Equality between two integrals

Question

Let $(\Omega , \mathcal{A} , P)$ be a measure space of probability and let $X : (\Omega , \mathcal{A}) \to (\mathbb{R} , {\mathcal{B}}_{\mathbb{R}})$ be a random variable (${\mathcal{B}}_{\mathbb{R}}$ denotes the Borel $\sigma$-algebra on $\mathbb{R}$). By definition, \begin{equation} E(g(X)) = \int_{\Omega} (g \circ X) \, d P \end{equation} if $g : \mathbb{R} \to \mathbb{R}$ is a Borel-measurable function, and I also have been that \begin{equation} E(g(X)) = \int_{\mathbb{R}} g \, d P_X\mbox{,} \end{equation} where $P_X = P \circ X^{- 1} : {\mathcal{B}}_{\mathbb{R}} \to [0 , 1]$ is the probability induced by $X$, so I we can obtain that \begin{equation} \int_{\Omega} (g \circ X) \, d P = \int_{\mathbb{R}} g \, d P_X\mbox{.} \tag{1} \end{equation} How can I show that? On the other hand, I have studied measure theory and I know the next statement: if $f , g : \Omega \to [0 , \infty)$ are two measurable functions and we consider ${\nu}_f : \mathcal{A} \to [0 , \infty)$, given by \begin{equation} {\nu}_f(A) = \int_A f \, d P \end{equation} for all $A \in \mathcal{A}$, then ${\nu}_f$ is a measure on $(\Omega , \mathcal{A})$ and \begin{equation} \int_{\Omega} g \, d {\nu}_f = \int_{\Omega} (f g) \, d P\mbox{,} \end{equation} but I think that I can't use this to prove $(1)$. Can you help me please?

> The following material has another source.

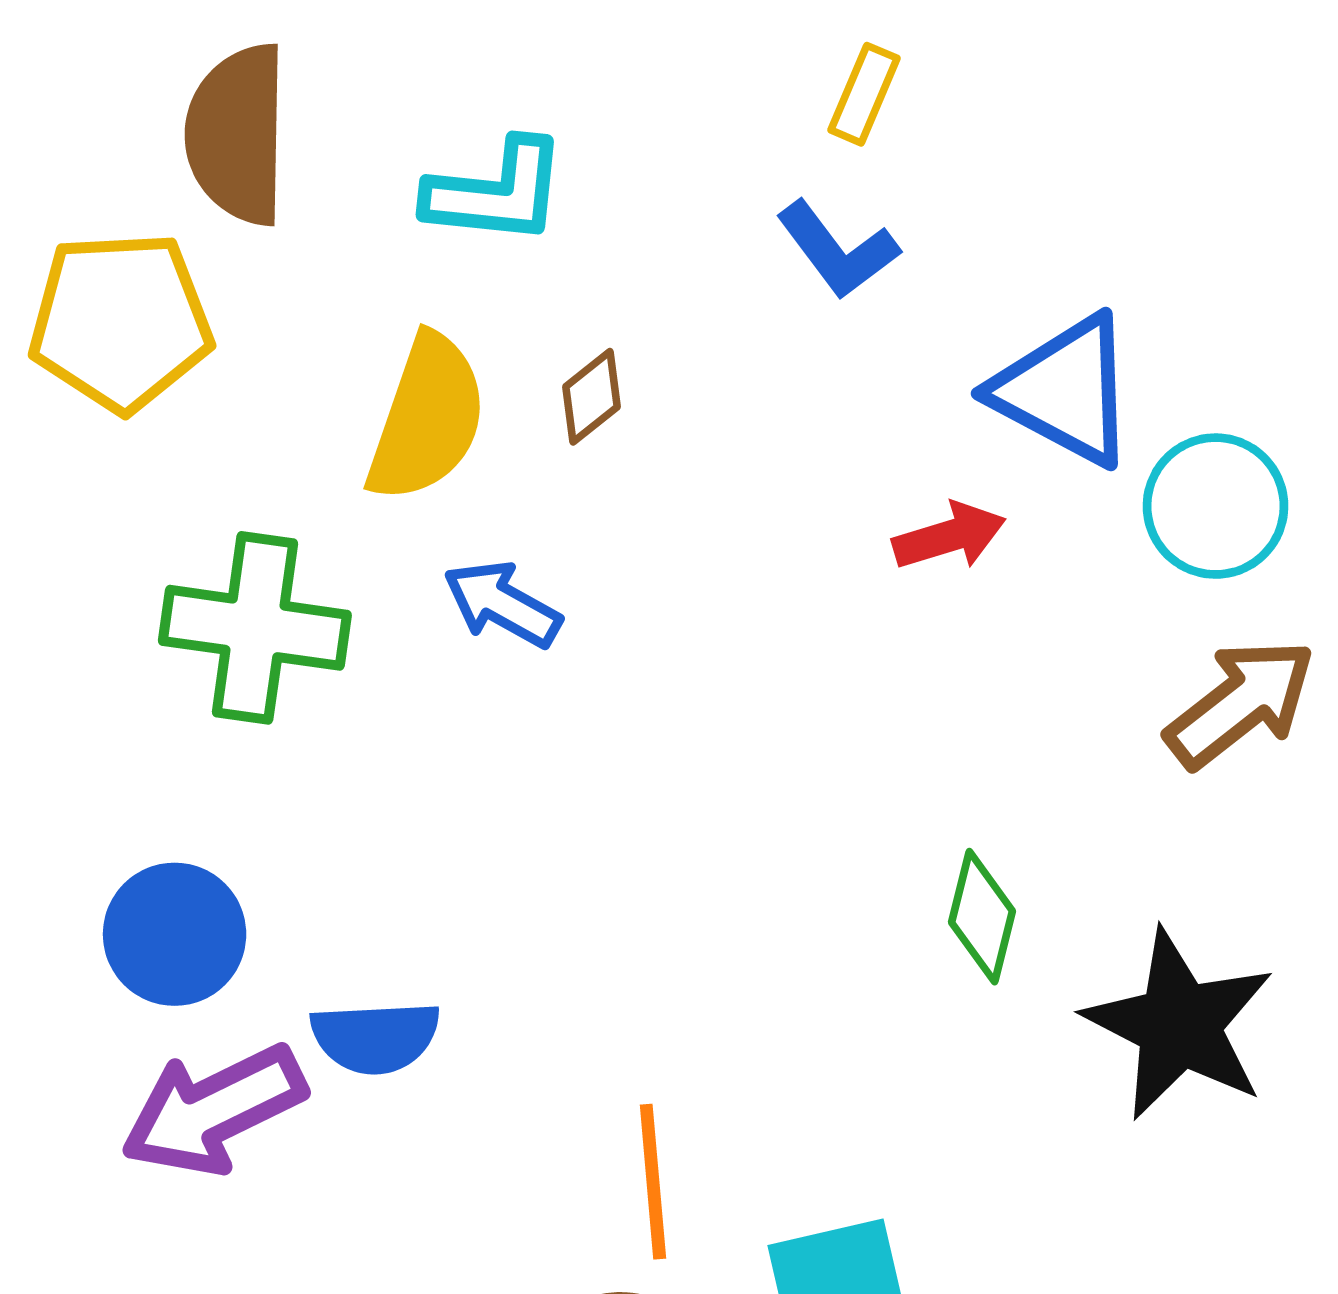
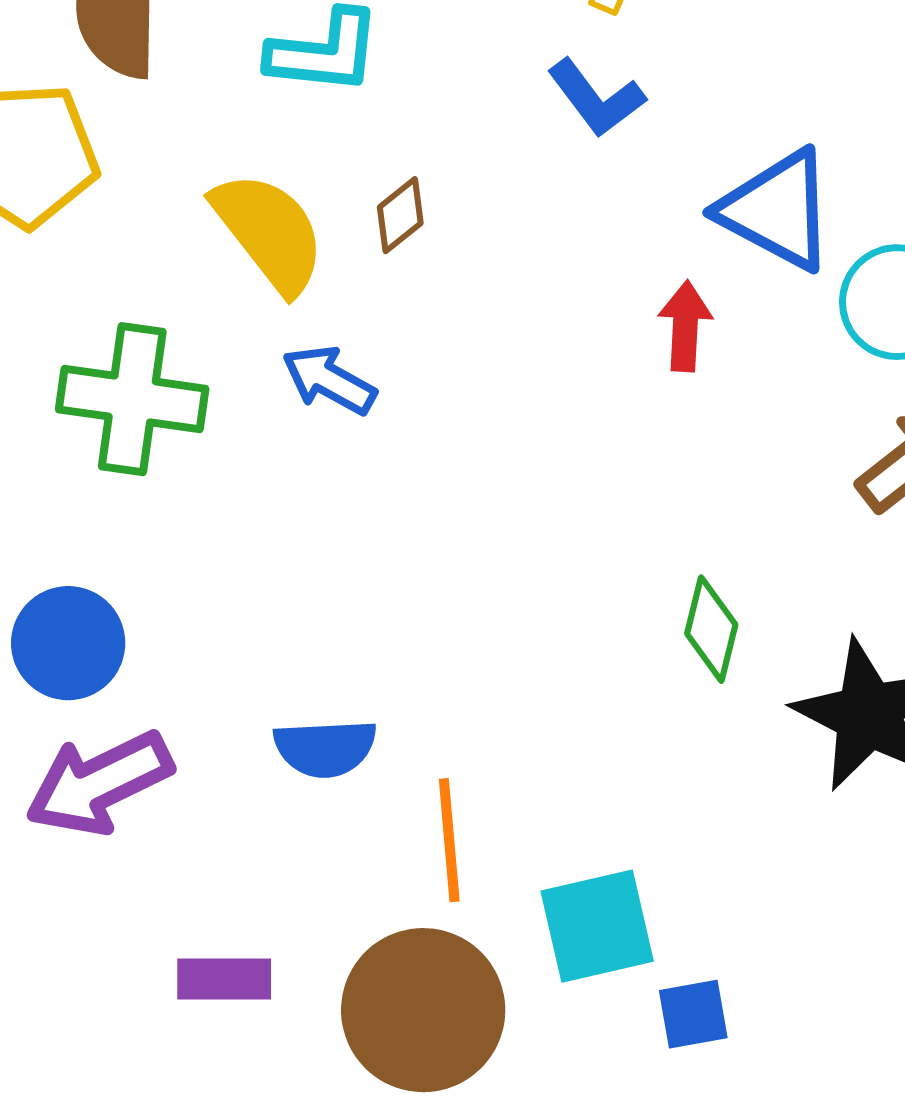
yellow semicircle: (427, 418) -> (269, 232), turned -57
red arrow: (949, 536) -> (685, 326), turned -70
blue semicircle: (375, 1037) -> (325, 748), moved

Thank you very much in advance.

Answer 1

As often fruitful in integration theories, start with indicator/step functions, then try to pass to the limit. Your construction of the probability measure $P_X$ on $(\mathbb R,\mathcal B_{\mathbb R})$ is $$ A\mapsto P_X(A):= A\mapsto \int_\Omega1_A(X(\omega))P(d\omega),\quad \text{where }A\in\mathcal B_{\mathbb R}.$$ Now take the indicator function $g=1_A$. Then $$ \int_{\mathbb R}g(y)d P_X(dy)=P_X(A)=\int_\Omega1_A(X(\omega))P(d\omega)=\int_\Omega g\circ X (\omega)P(d\omega).$$ Show the identity for linear combination of indicator functions, then show the result taking limits for an appropriate class of Borel-measurable functions $g$ (do you need some other condition to pass to the limit?).